English (240)  French (1)  All languages (241)
Showing 1-5 of 240 (next | show all)
A story recounted by a grandson about his grandfather, who prior to WWII had lived in both Japan and California. His grandfather loved both places seemingly equally, and would long for one whenever he was in the other. his grandfather grew up in Japan, traveled throughout America, then returned to Japan and married his childhood sweetheart. His grandfather's plans to return to America with his family were thwarted by the onset of WWII and the bombing of Japan, and he was never able to take his family back to America. The grandson, however, was fortunate enough to have also grown up between both America and Japan, and echoes his grandfather's sentiments about belonging in both places. Fortunately, the grandson is able to easily travel between the two places, and can often visit Japan, so he feels more fortunate than his grandfather, who was left with only memories of half of his home. ( )

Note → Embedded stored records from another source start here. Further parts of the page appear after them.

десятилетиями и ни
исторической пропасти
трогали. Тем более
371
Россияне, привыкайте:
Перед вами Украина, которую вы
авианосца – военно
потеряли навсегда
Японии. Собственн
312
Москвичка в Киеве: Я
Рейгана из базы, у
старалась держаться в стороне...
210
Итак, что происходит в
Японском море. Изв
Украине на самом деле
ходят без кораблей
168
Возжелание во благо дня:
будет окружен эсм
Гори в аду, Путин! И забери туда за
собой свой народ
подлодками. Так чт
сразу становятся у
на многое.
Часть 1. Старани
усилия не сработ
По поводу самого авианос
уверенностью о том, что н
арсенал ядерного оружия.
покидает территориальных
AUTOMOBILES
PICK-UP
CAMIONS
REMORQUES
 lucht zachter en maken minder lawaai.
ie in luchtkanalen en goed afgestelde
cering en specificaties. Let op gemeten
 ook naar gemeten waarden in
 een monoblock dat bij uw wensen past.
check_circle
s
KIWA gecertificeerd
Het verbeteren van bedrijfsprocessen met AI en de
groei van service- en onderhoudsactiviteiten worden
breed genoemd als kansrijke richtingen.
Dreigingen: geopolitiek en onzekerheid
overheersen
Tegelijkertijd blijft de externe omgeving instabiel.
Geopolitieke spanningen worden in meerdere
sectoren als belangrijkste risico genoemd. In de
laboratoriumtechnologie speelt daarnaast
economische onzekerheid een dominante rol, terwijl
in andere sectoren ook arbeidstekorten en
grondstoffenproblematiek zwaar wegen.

  GIJason82 | Feb 21, 2022 |
Grandfather started traveling the world since he was young, from many places he visited, he liked California. He married and went to live to San Francisco. As her daughter grew up he started to miss home in Japan so he decided to return to his childhood village with his family. He thought that her daughter would like to live in the city so he bought a house in the large city where her daughter married and had a baby boy. This baby boy loved to hear the grandfather's stories from California and how much he wanted to visit there, but the war started and the city where the grandparents lived was destroyed, so they went back lo live in the village. Grandfather never got to visit California as he wished, but his grandson did and loved it so much that he stayed. However, he missed his childhood home so he returned back and forth, so every time he is in one country, he was homesick from the other, and that is when he also missed his grandfather. ( )

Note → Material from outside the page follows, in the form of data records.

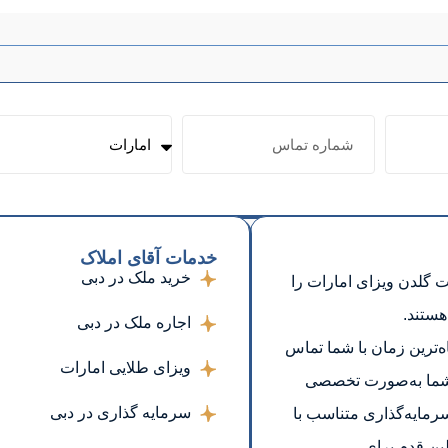
خدمات آقای املاک
خرید ملک در دبی
ت گلدن ویزای امارات را
هستند.
اجاره ملک در دبی
اه‌ترین زمان با شما تماس
ویزای طلایی امارات
یط شما به‌صورت تخصصی
سرمایه گذاری در دبی
رمایه‌گذاری متناسب با
ین قدم برای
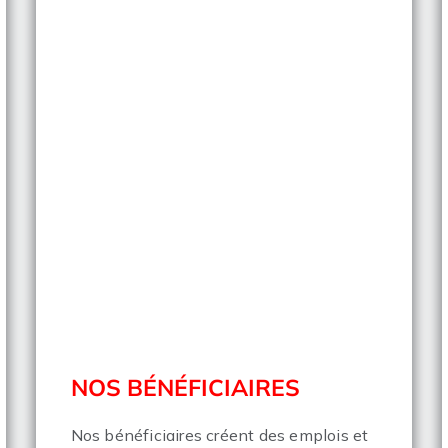
NOS BÉNÉFICIAIRES
Nos bénéficiaires créent des emplois et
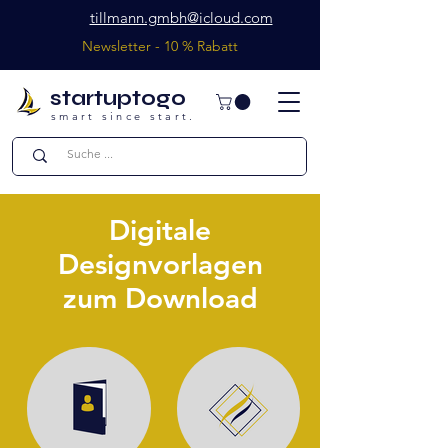
tillmann.gmbh@icloud.com
Newsletter - 10 % Rabatt
startuptogo
smart since start.
Digitale
Designvorlagen
zum Download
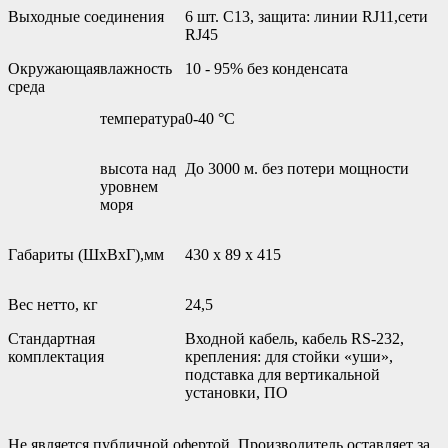
Выходные соединения
6 шт. С13, защита: линии RJ11,сети
RJ45
Окружающая
влажность
10 - 95% без конденсата
среда
температура
0-40 °С
высота над
До 3000 м. без потери мощности
уровнем
моря
Габариты (ШxВxГ),мм
430 x 89 x 415
Вес нетто, кг
24,5
Стандартная
Входной кабель, кабель RS-232,
комплектация
крепления: для стойки «уши»,
подставка для вертикальной
установки, ПО
Не является публичной офертой. Производитель оставляет за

  Bernardettes | Feb 14, 2022 |
Allen Say uses a series of spare landscape and portrait paintings to tell a story of immigration. His drawings evoke the feelings of loneliness and longing that often accompany the choices to lead a person to leave their home. ( )
  laverneshawbailey | Feb 9, 2022 |
This would be a great book to introduce kids to genealogy or learning family history. I love how Say shows the circular nature of families, highlighting similarities between generations. Would also be a great book for multi-national families who call two countries home. ( )

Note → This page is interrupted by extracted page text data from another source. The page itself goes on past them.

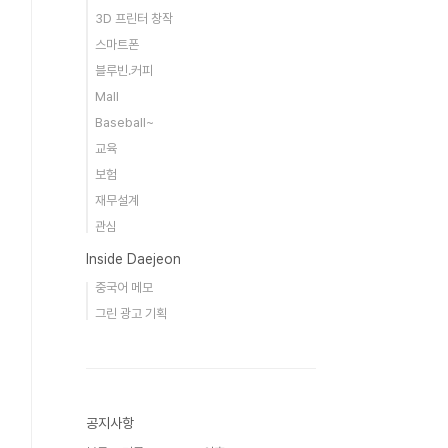
3D 프린터 창작
스마트폰
블루빈.커피
Mall
Baseball~
교육
보험
재무설계
관심
Inside Daejeon
중국어 메모
그린 광고 기획
공지사항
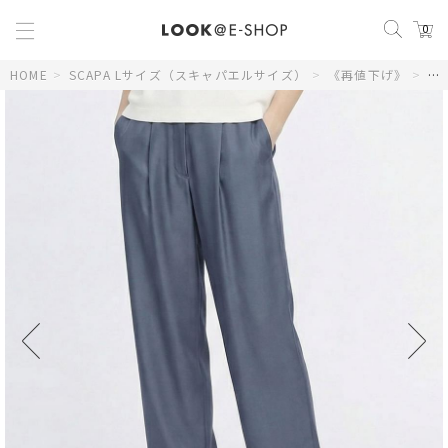
0
HOME
>
SCAPA Lサイズ（スキャパエルサイズ）
>
《再値下げ》
>
【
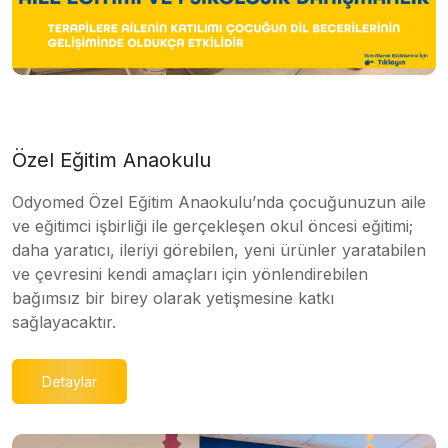
Özel Eğitim Anaokulu
Odyomed Özel Eğitim Anaokulu’nda çocuğunuzun aile
ve eğitimci işbirliği ile gerçekleşen okul öncesi eğitimi;
daha yaratıcı, ileriyi görebilen, yeni ürünler yaratabilen
ve çevresini kendi amaçları için yönlendirebilen
bağımsız bir birey olarak yetişmesine katkı
sağlayacaktır.
Detaylar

  ms_rowse | Jan 1, 2022 |
Showing 1-5 of 240 (next | show all)
Gr 3 Up-A personal history of three generations of the author's family that points out the emotions that are common to the immigrant experience. Splendid, photoreal watercolors have the look of formal family portraits or candid snapshots, all set against idyllic landscapes in Japan and in the U.S. (Sept., 1993)
added by sriches | editSchool Library Journal (Jul 22, 1993)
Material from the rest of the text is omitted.